He was dying. He knew it. His tongue stuck to the roof of his mouth and he couldn't swallow anymore without pain. He tasted blood on his cracked lips. His face was swollen and his eyes glazed over. The waterskin was empty. His mother had given him the last few drops hours ago. She had tied her cloak over a scrubby thornbush and dragged him into the tiny bit of shade that it gave. Then, when she could bear to look at him no more, she went and sat a little way off and began the wailing, mourning cry for the dead.
Her boy was seventeen years old; too young to die. His whole life was still before him. What great things he could have done! And then, there were the promises...
As he lay there, with his life slowly drying out of him, thoughts of his childhood floated into his mind. Thoughts of his Abba, Avraham. How he loved him! He remembered the time when Abba took him out onto the hilltop in the evening, after the sun had set. Overhead, the darkening sky slowly started lighting up with little flickering pinpoints as the stars became visible.
"Look, my boy", Avraham said, "can you count the stars?"
"No, Abba," Ishmael laughed, "you know I can't. There are far, far too many to count!"
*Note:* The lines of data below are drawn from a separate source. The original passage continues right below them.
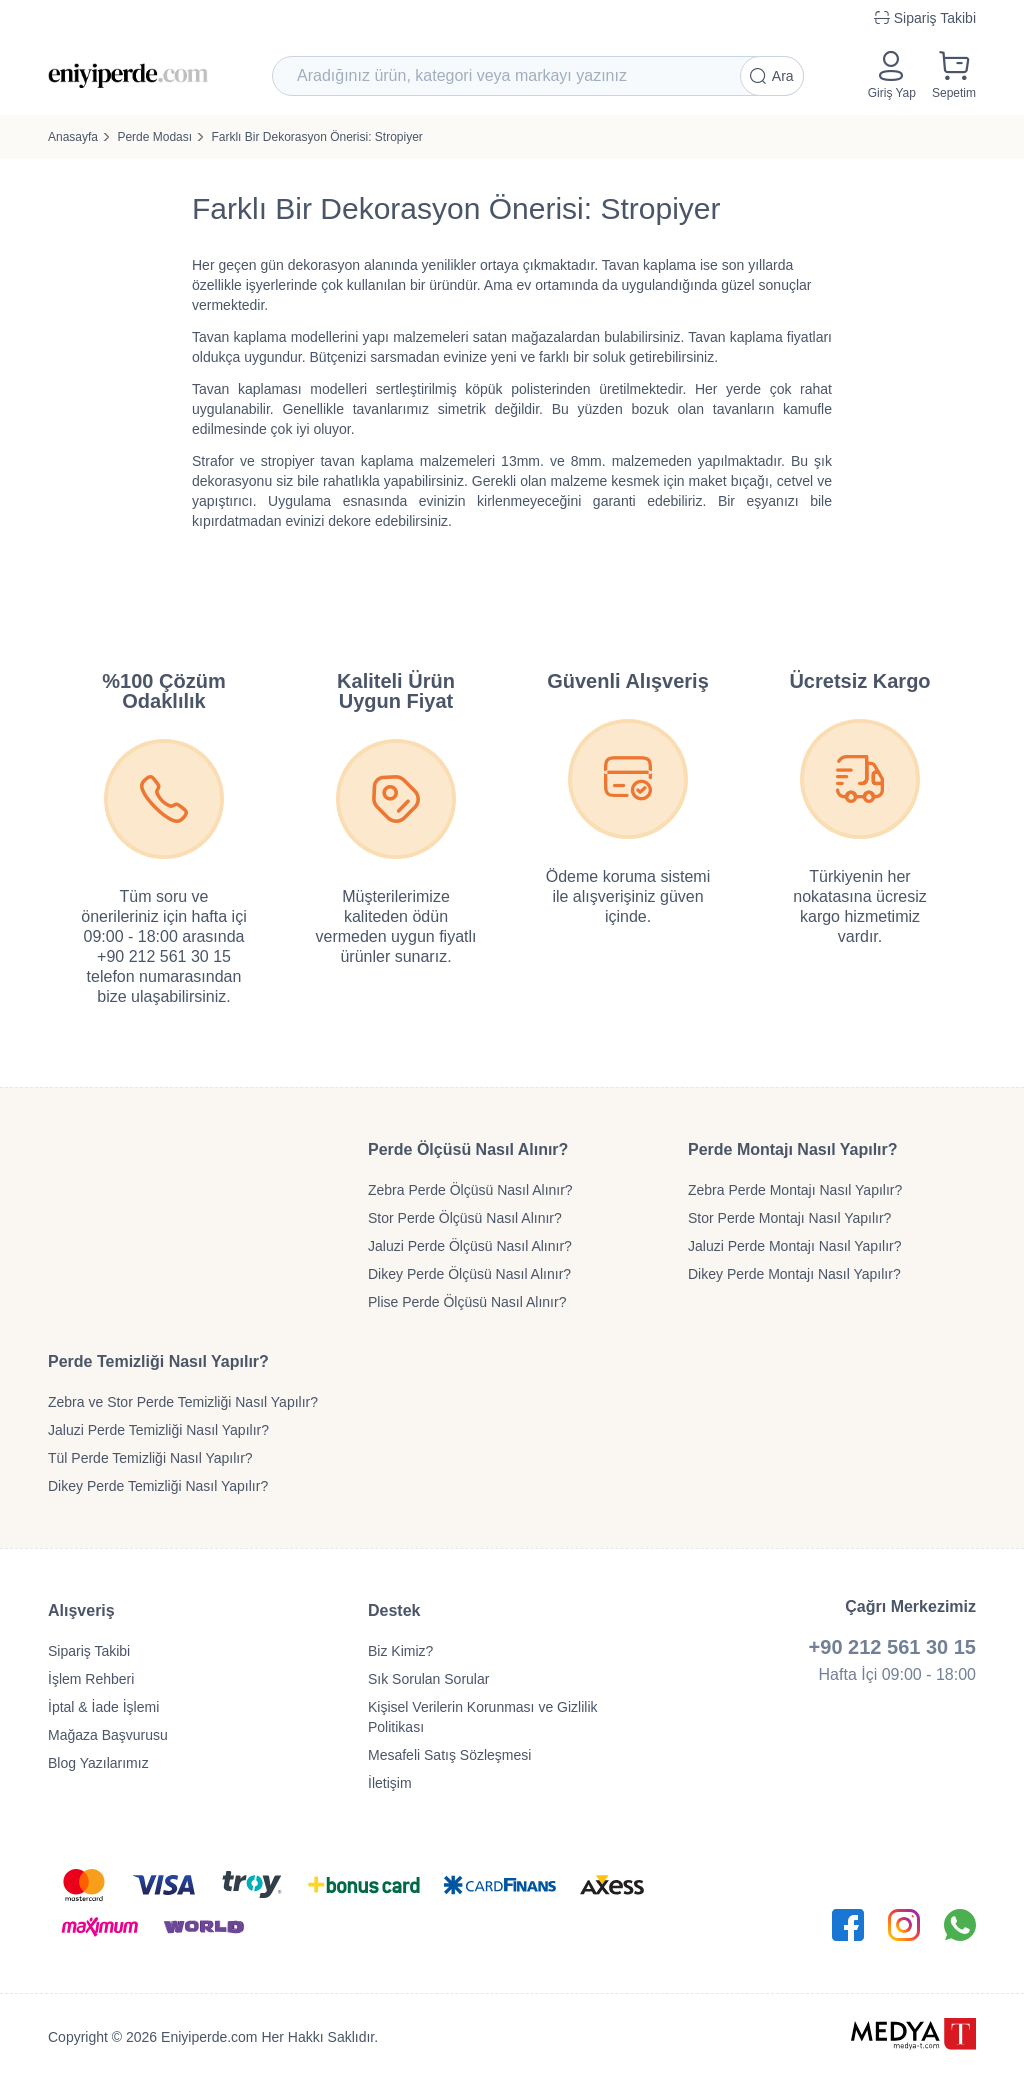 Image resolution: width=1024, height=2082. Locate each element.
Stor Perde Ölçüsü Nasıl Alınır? (465, 1218)
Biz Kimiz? (400, 1651)
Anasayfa (73, 137)
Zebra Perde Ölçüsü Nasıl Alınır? (470, 1190)
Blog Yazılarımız (98, 1763)
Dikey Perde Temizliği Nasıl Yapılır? (158, 1486)
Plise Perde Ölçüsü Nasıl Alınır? (467, 1302)
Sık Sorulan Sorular (428, 1679)
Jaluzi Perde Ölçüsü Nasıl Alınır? (470, 1246)
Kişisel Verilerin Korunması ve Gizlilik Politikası (483, 1717)
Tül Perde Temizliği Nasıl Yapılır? (150, 1458)
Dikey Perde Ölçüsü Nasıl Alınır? (469, 1274)
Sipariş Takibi (89, 1651)
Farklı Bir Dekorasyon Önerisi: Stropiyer (316, 137)
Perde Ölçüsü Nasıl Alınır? (468, 1149)
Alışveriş (81, 1610)
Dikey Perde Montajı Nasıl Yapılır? (794, 1274)
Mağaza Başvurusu (108, 1735)
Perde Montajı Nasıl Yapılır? (793, 1149)
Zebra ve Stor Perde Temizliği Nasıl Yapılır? (183, 1402)
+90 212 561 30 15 (892, 1647)
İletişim (390, 1783)
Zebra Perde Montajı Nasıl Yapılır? (795, 1190)
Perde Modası (154, 137)
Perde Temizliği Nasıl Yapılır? (158, 1361)
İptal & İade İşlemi (103, 1707)
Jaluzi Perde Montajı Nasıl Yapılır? (794, 1246)
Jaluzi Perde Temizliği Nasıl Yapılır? (158, 1430)
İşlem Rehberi (91, 1679)
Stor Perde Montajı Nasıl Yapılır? (789, 1218)
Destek (394, 1610)
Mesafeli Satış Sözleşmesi (449, 1755) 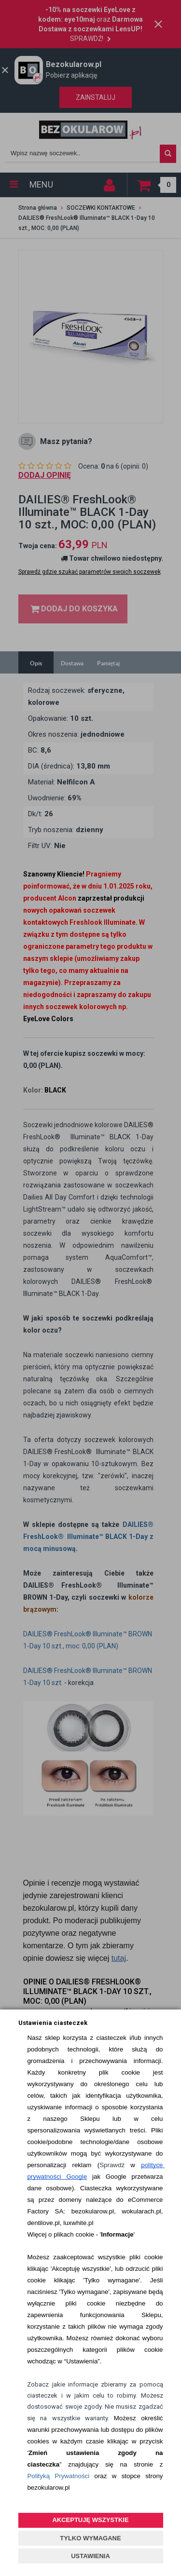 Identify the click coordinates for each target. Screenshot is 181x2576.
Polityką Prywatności (58, 2476)
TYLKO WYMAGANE (90, 2538)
Avraham nodded. "You are right. And the LORD God has promised me that I will have as many descendents as there are stars in the sky. Me! An old man of nearly one hundred years. It seemed so impossible when I first heard it."
He placed his arm round Ishmael's shoulders.
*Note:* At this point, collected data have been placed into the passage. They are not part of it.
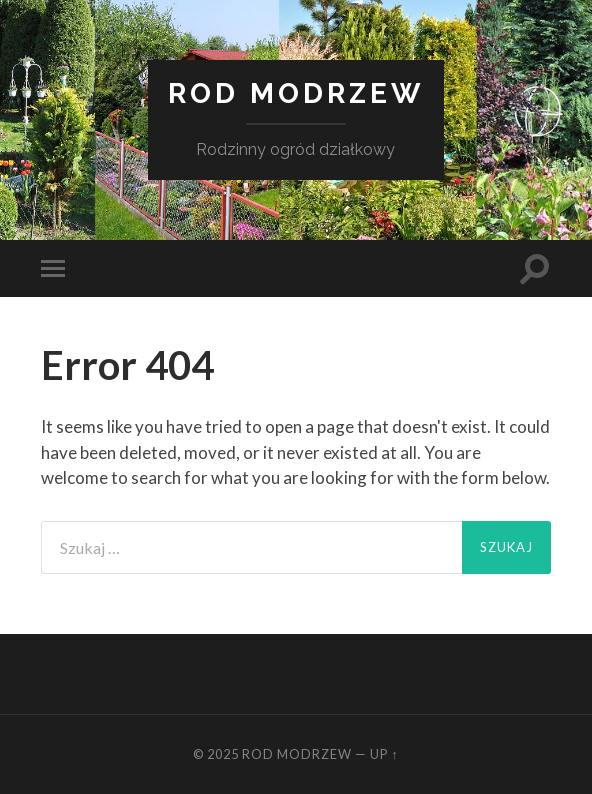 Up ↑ (384, 754)
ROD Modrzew (296, 93) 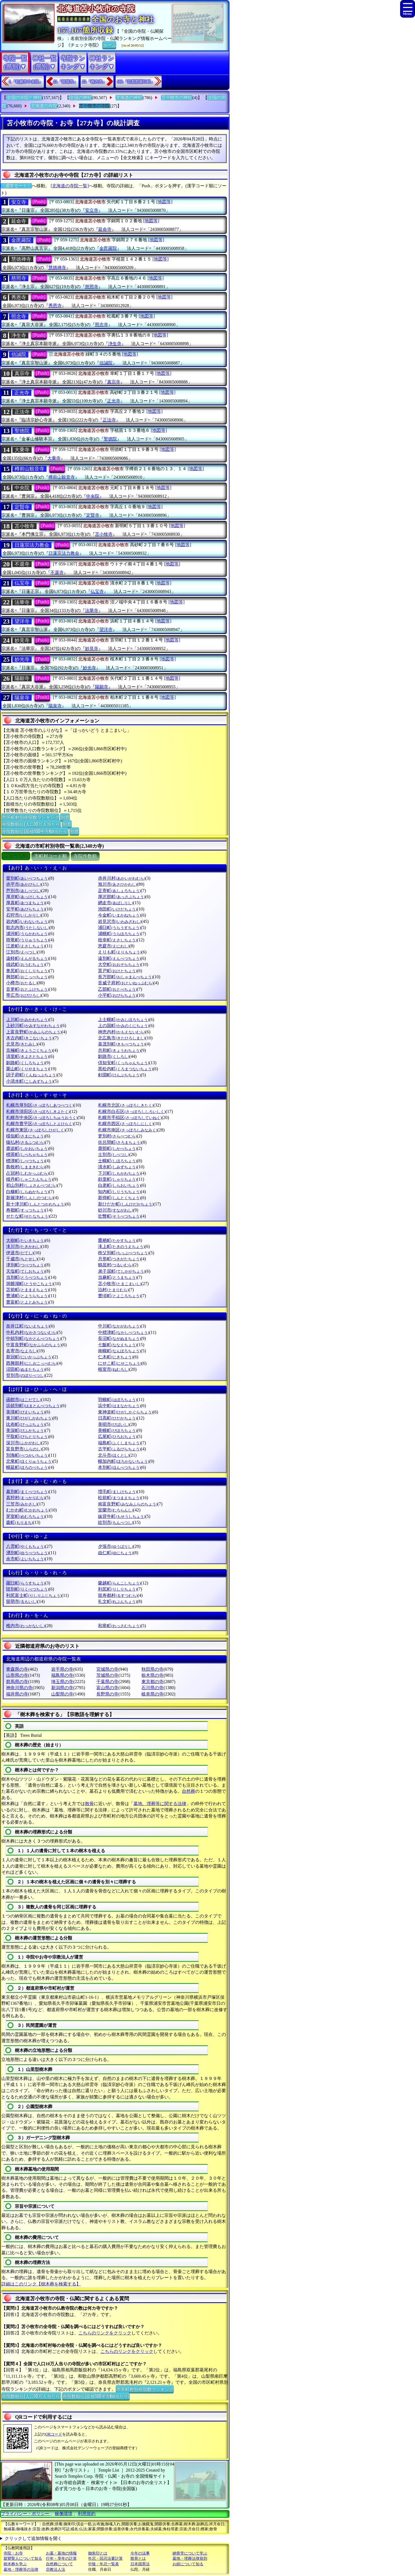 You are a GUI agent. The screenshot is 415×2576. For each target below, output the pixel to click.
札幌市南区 (127, 1130)
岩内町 (27, 921)
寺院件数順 (85, 856)
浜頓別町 (33, 1405)
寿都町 (25, 1210)
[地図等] (164, 201)
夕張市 (115, 1546)
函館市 (23, 1399)
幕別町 (27, 1491)
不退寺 (22, 564)
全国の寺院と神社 (24, 97)
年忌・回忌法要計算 (105, 2558)
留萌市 (21, 1601)
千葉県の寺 (107, 1681)
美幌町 (117, 1430)
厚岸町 (27, 896)
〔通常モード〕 (16, 185)
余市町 (25, 1558)
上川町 (27, 1019)
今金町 (119, 915)
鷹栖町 (117, 1240)
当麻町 (117, 1277)
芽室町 (25, 1516)
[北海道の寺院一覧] (70, 185)
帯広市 (23, 995)
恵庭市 (113, 946)
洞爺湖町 (29, 1283)
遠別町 (119, 958)
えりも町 (119, 952)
"But then, you came. A son for me. Now, maybe, through you, that promise will be fulfilled."
And he smiled lovingly down at the young boy.
Well, there would be no descendants from him now, that much was certain. The sun seemed to get even hotter.
"Imah--ah..." The feeble cry forced itself through his parched lips. Hagar put her hands over her ears and the sound of her sobbing reached him. Into the throbbing pain in his head came another picture.